AIM OF THE EXERCISE » Begin with the first line of the entries below and reproduce each line exactly, ending with the line that holds "The height and width of the screenshot is (2119, 1568).".

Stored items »
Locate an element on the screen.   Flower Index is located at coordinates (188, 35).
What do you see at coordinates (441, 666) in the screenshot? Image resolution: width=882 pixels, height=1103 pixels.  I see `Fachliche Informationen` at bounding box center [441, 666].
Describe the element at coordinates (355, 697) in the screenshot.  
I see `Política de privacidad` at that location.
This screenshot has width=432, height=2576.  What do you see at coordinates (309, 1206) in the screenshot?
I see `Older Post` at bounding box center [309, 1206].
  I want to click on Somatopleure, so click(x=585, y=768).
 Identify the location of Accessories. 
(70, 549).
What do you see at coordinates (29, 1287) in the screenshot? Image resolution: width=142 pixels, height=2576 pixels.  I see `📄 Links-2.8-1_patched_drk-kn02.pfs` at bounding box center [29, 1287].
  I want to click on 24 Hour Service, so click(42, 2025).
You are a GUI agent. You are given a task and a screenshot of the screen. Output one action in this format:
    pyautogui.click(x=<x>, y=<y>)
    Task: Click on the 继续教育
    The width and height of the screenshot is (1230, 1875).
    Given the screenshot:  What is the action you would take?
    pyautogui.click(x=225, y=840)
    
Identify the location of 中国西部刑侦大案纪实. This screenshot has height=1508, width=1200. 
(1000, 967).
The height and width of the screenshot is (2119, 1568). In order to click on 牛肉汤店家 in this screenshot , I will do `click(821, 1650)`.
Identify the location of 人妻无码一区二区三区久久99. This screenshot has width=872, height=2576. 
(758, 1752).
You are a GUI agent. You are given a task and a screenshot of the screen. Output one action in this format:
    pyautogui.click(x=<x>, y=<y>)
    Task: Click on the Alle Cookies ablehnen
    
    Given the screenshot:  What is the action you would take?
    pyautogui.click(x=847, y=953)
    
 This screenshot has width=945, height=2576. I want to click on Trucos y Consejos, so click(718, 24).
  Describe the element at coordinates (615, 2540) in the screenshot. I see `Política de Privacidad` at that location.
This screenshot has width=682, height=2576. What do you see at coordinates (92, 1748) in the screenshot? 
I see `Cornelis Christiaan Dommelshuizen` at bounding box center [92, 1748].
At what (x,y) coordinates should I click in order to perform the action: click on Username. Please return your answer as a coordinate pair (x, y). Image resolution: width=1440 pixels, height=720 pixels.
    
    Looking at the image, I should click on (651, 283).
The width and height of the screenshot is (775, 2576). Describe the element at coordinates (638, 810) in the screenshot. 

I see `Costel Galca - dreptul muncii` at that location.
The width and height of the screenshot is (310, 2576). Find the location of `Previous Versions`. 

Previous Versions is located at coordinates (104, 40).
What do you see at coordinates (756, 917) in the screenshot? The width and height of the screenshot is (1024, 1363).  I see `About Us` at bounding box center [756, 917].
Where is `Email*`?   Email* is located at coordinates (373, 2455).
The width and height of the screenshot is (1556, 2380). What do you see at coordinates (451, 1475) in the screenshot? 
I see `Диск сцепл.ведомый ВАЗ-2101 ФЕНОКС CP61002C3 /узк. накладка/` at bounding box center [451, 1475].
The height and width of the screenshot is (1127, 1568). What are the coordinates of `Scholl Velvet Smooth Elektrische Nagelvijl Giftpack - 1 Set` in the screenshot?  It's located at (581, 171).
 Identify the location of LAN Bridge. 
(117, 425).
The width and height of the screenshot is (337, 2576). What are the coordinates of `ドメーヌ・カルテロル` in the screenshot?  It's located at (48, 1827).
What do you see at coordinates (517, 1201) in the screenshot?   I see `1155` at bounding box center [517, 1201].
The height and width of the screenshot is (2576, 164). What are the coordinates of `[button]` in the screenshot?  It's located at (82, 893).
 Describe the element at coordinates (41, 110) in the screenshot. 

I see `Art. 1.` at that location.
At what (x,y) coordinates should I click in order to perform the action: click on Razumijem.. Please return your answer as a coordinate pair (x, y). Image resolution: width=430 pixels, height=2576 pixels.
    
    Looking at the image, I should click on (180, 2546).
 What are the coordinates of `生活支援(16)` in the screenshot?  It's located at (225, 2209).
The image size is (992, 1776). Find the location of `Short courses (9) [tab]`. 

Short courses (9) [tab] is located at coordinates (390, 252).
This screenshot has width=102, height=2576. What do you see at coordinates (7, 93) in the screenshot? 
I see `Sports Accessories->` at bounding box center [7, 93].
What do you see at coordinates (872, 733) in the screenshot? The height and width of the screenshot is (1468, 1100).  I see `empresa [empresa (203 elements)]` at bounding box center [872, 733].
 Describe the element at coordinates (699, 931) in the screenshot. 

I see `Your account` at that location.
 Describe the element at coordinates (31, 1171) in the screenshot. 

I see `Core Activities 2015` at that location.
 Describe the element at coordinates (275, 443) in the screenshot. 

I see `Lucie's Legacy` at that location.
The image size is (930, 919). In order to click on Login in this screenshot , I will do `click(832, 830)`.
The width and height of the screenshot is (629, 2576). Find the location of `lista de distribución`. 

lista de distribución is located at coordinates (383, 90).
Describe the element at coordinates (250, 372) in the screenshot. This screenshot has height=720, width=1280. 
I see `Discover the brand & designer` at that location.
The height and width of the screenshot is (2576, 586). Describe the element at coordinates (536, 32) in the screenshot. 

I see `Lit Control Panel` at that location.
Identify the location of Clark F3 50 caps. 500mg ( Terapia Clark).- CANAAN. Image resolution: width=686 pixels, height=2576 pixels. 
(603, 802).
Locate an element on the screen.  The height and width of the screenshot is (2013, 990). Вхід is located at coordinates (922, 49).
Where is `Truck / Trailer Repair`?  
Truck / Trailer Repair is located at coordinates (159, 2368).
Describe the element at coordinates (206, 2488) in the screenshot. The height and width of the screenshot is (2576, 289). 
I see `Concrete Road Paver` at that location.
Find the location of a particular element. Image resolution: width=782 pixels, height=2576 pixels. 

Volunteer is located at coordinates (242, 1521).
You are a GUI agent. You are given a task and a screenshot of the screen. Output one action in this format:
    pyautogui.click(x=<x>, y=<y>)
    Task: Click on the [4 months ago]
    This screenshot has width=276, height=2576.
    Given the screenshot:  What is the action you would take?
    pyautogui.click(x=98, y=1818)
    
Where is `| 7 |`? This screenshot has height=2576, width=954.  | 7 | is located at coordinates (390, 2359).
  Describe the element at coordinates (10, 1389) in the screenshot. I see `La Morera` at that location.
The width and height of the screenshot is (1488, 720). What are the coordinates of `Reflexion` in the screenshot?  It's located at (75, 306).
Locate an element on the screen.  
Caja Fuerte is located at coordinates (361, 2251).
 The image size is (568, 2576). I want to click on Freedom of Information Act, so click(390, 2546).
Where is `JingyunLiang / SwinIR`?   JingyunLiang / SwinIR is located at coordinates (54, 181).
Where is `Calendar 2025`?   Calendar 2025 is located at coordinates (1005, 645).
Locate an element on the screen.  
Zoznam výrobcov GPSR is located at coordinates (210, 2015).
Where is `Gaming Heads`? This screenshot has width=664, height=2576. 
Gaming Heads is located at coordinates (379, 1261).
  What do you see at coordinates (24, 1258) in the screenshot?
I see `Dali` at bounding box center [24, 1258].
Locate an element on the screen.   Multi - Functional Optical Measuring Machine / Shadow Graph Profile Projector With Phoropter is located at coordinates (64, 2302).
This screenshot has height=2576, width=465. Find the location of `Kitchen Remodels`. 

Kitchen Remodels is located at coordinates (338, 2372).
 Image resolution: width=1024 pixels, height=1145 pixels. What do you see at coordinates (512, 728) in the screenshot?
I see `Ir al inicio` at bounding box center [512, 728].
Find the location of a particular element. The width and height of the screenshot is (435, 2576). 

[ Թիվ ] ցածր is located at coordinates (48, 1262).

ANSWER SPACE »
Locate an element on the screen.   Flower Index is located at coordinates (188, 35).
What do you see at coordinates (441, 666) in the screenshot? Image resolution: width=882 pixels, height=1103 pixels.  I see `Fachliche Informationen` at bounding box center [441, 666].
Describe the element at coordinates (355, 697) in the screenshot.  
I see `Política de privacidad` at that location.
This screenshot has width=432, height=2576.  What do you see at coordinates (309, 1206) in the screenshot?
I see `Older Post` at bounding box center [309, 1206].
  I want to click on Somatopleure, so click(x=585, y=768).
 Identify the location of Accessories. 
(70, 549).
What do you see at coordinates (29, 1287) in the screenshot? Image resolution: width=142 pixels, height=2576 pixels.  I see `📄 Links-2.8-1_patched_drk-kn02.pfs` at bounding box center [29, 1287].
  I want to click on 24 Hour Service, so click(42, 2025).
You are a GUI agent. You are given a task and a screenshot of the screen. Output one action in this format:
    pyautogui.click(x=<x>, y=<y>)
    Task: Click on the 继续教育
    The width and height of the screenshot is (1230, 1875).
    Given the screenshot:  What is the action you would take?
    pyautogui.click(x=225, y=840)
    
Identify the location of 中国西部刑侦大案纪实. This screenshot has height=1508, width=1200. 
(1000, 967).
The height and width of the screenshot is (2119, 1568). In order to click on 牛肉汤店家 in this screenshot , I will do `click(821, 1650)`.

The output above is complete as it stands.